Diante desse monumento lexicográfico, não faltarão invejosos para dizer que o dicionário do Berinho, com suas ululantes obviedades, representa a derrota do pensamento no Amazonas. Ledo engano! O autor da obra é presidente da Academia Amazonense de Letras e já presidiu o Instituto Geográfico e Histórico do Amazonas (IGHA), além de contar com o aval absolutamente desinteressado de um poeta de renome. Além disso, é coerente na sua adesão ao poder, adotando a máxima: “Hay gobierno? Soy a favor”.
Com fidelidade canina, Berinho serviu a todos os governos na ditadura militar. Foi filiado à Arena, ao PFL, ao DEM, ao PTB, pertence agora à base aliada, e se o PSOL tomar o poder, ele pedirá sua carteirinha do partido. Com esse livro, a Secretaria de Cultura (Berinho) fez um baita investimento cultural, repassando recursos para a Fundação Lourenço Braga (Berinho). Mas valeu a pena. O turista tem, assim, uma tomografia da intelligentzia local oficial. Afinal, seu autor foi presidente da Academia Amazonense de Letras e do Instituto Histórico e Geográfico do Amazonas.

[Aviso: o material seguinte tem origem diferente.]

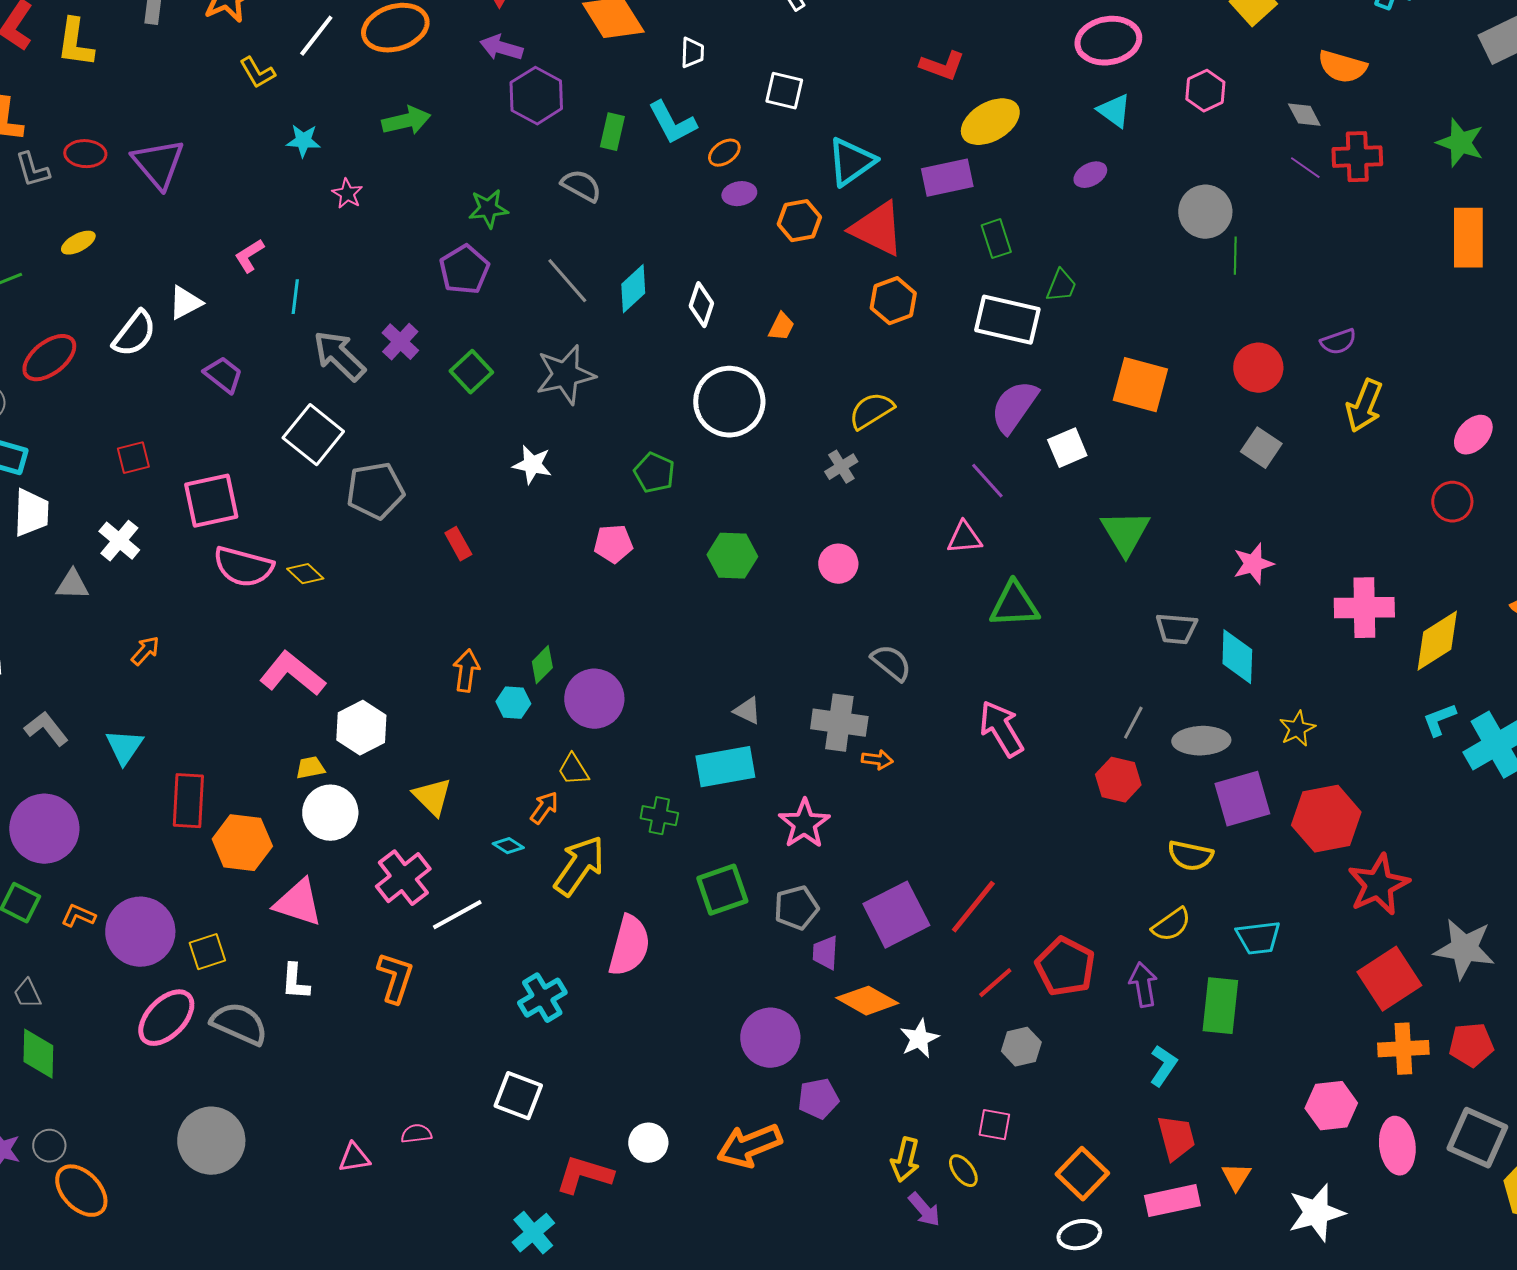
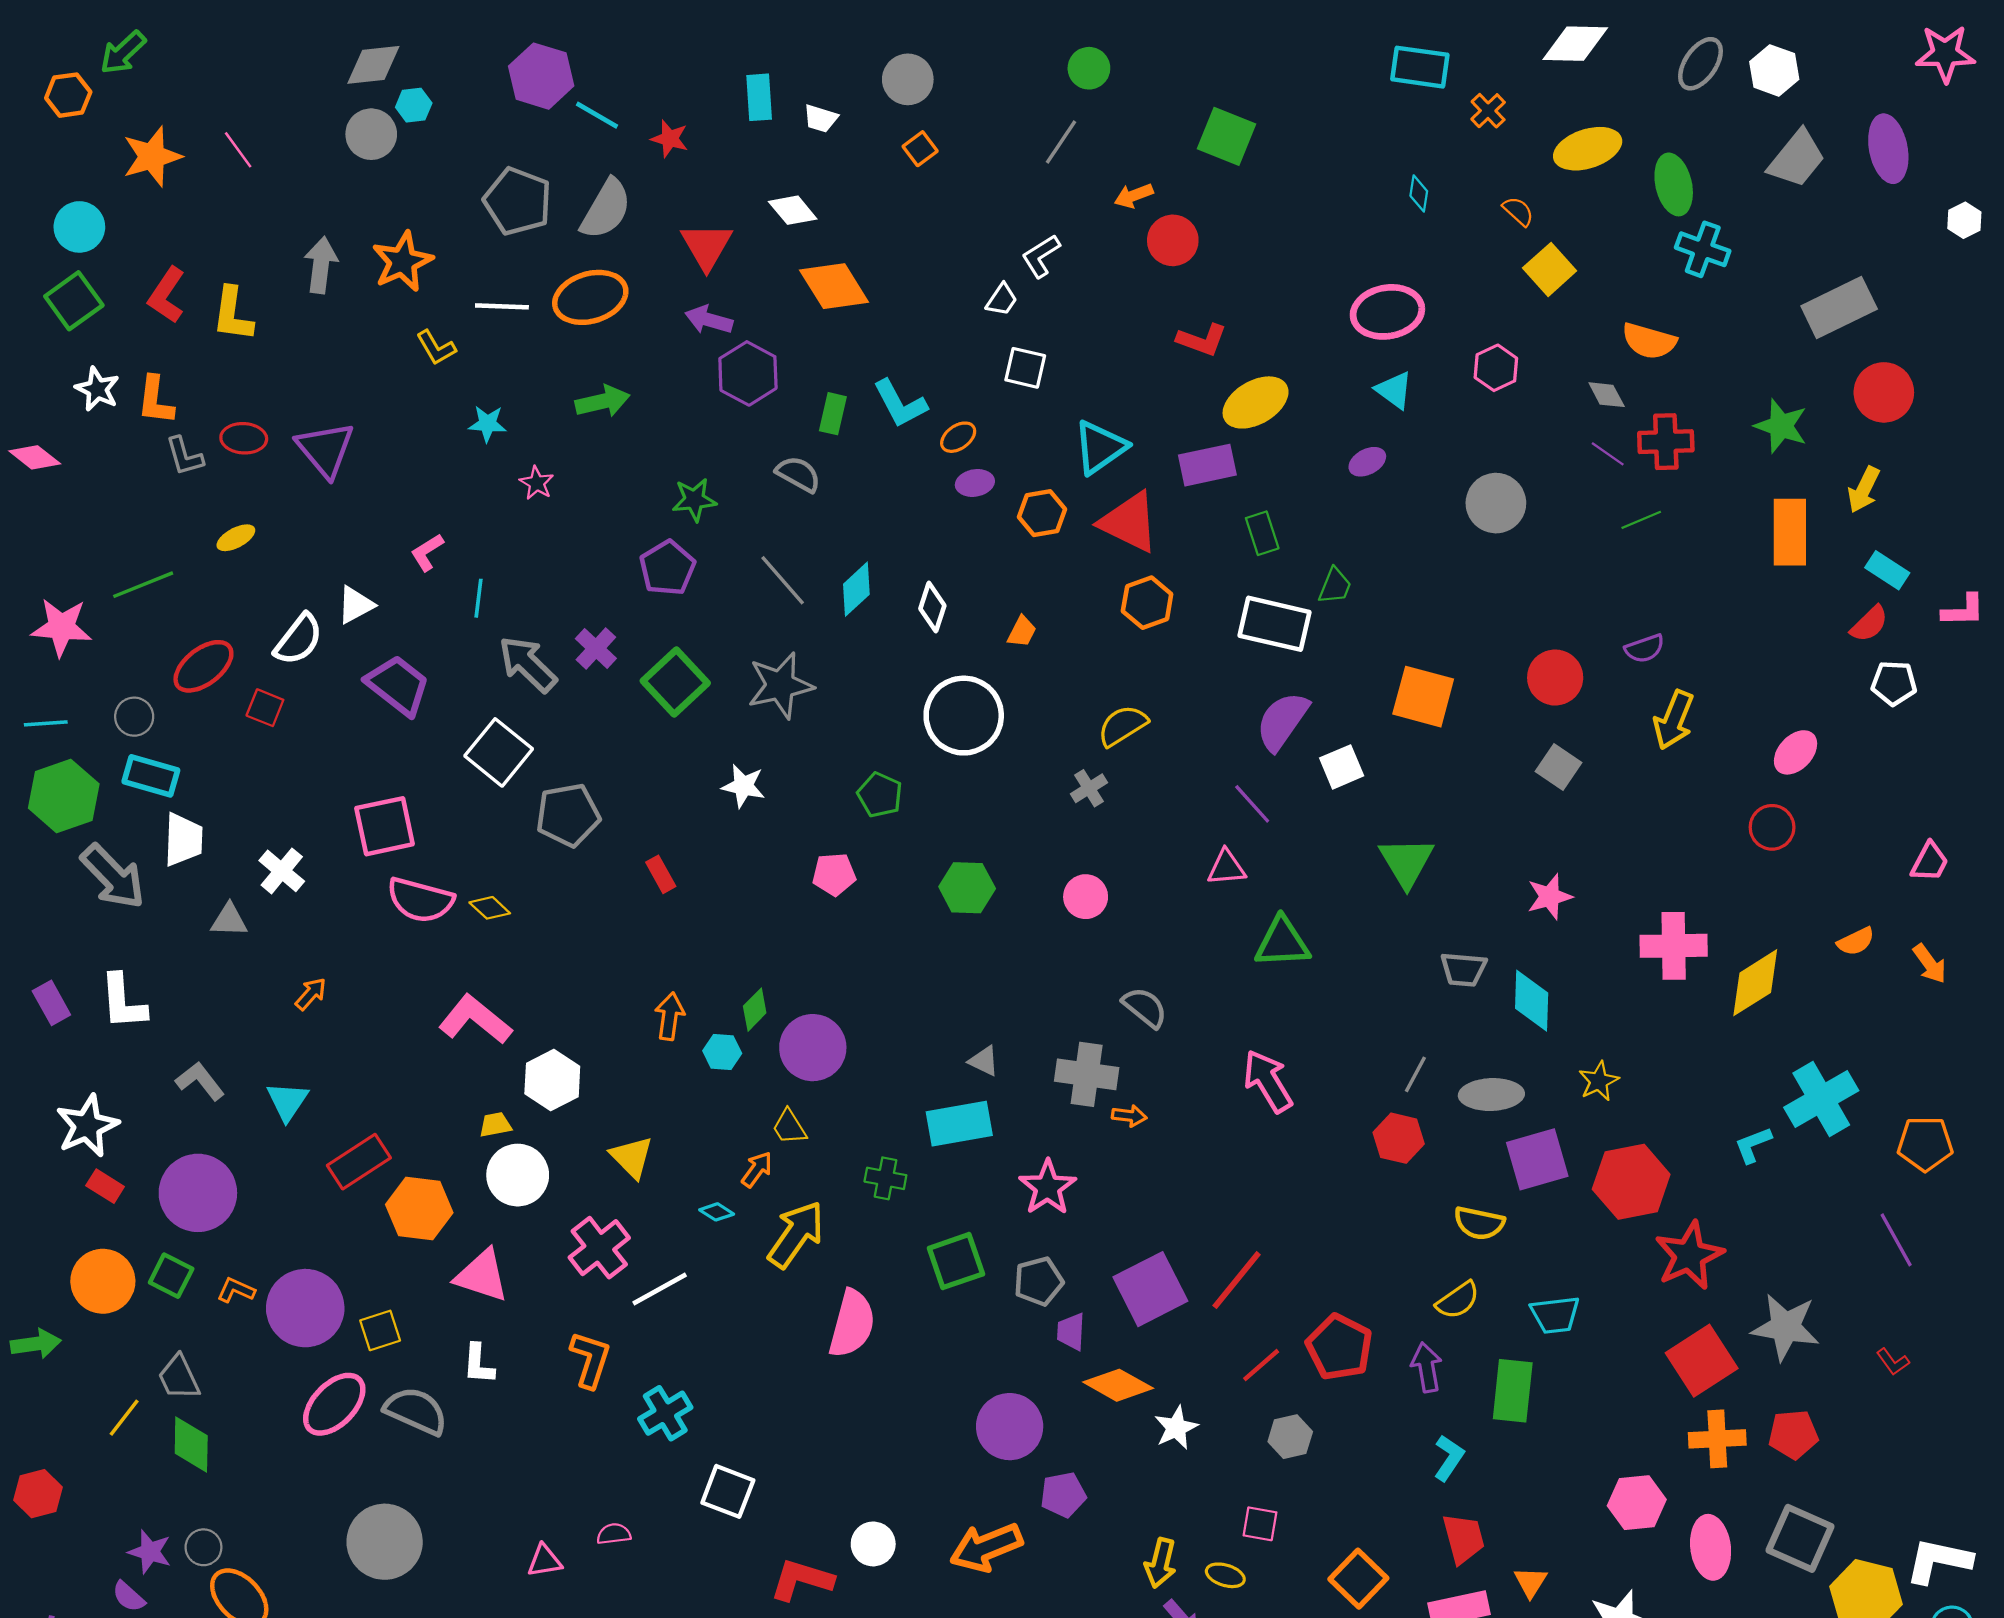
white line: (316, 36) -> (502, 306), turned 54
white trapezoid: (692, 53) -> (1002, 300), moved, turned 32
green line: (1235, 256) -> (1641, 520), moved, turned 66
green square: (471, 372) -> (675, 682), size x1.4
purple trapezoid: (223, 375) -> (398, 685), size x1.5
red square: (133, 458) -> (265, 708), moved, turned 36
cyan L-shape: (1439, 720) -> (1753, 1145), moved
red rectangle: (188, 801) -> (359, 1162), turned 54
gray trapezoid: (27, 994) -> (179, 1377), size x1.4
cyan cross: (542, 998) -> (665, 1413), moved
yellow ellipse: (963, 1171) -> (1225, 1575), turned -36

O que seria do turista sem esse dicionário? Não saberia sequer distinguir um bilhete de ida de outro de ida-e-volta. O preço do livro é salgado - 42 reais – mas compensa. É verdade que sua compra causou um rombo nas minhas combalidas finanças. Já que o adquiri não para usufruto pessoal, mas por razões profissionais, estou pedindo ressarcimento ao Cirilo e ao Batará, donos do Diário do Amazonas. É possível que alguns leitores dessa desinteressada resenha queiram comprar o dicionário, assim solicito ao Berinho uma comissão de dez por cento pela propaganda desinteressada. É razoável.
P.S. 1 - O Dicionário omite na letra Z o verbete "ZECA, de Zeca Nascimento, que nesse sábado completou 55 anos de idade, abençoado por todos os orixás, por Santa Edwiges – virgem e mártir - e por Santa Chachá, nem uma coisa, nem outra, padroeira dos glutões, dos amantes da vida e dos que cultivam a amizade. Os parabéns da coluna a ele que doou 15 mil metros quadrados a dezenas de família da Comunidade Santa Edwiges em Manaus.
P.S.2 - Comprei o dicionário durante o lançamento de um livro de Thiago de Mello numa livraria em um shopping de Manaus. Lá estavam muitos amigos prestigiando o evento. Folheei as páginas e comecei a ler em voz alta o que ia encontrando. As pessoas ouviam e achavam que eu estava inventando. Por isso, mostrava os verbetes para quem quisesse ver. Um dos amigos: - "Bessa, você é muito corrosivo". Pois é, né, como gostaria de espalhar minha ternura, mas nessa terra de muro baixo, alguém tem de ser corrosivo, não tem não? Do contrário, pensarão que somos todos uns idiotas. E não somos. Somos?
Referência: Robério Braga. Dicionário de Turismo. Fundação Lourenço Braga. Uniletras Editora. São Paulo. 2003. 255 pgs.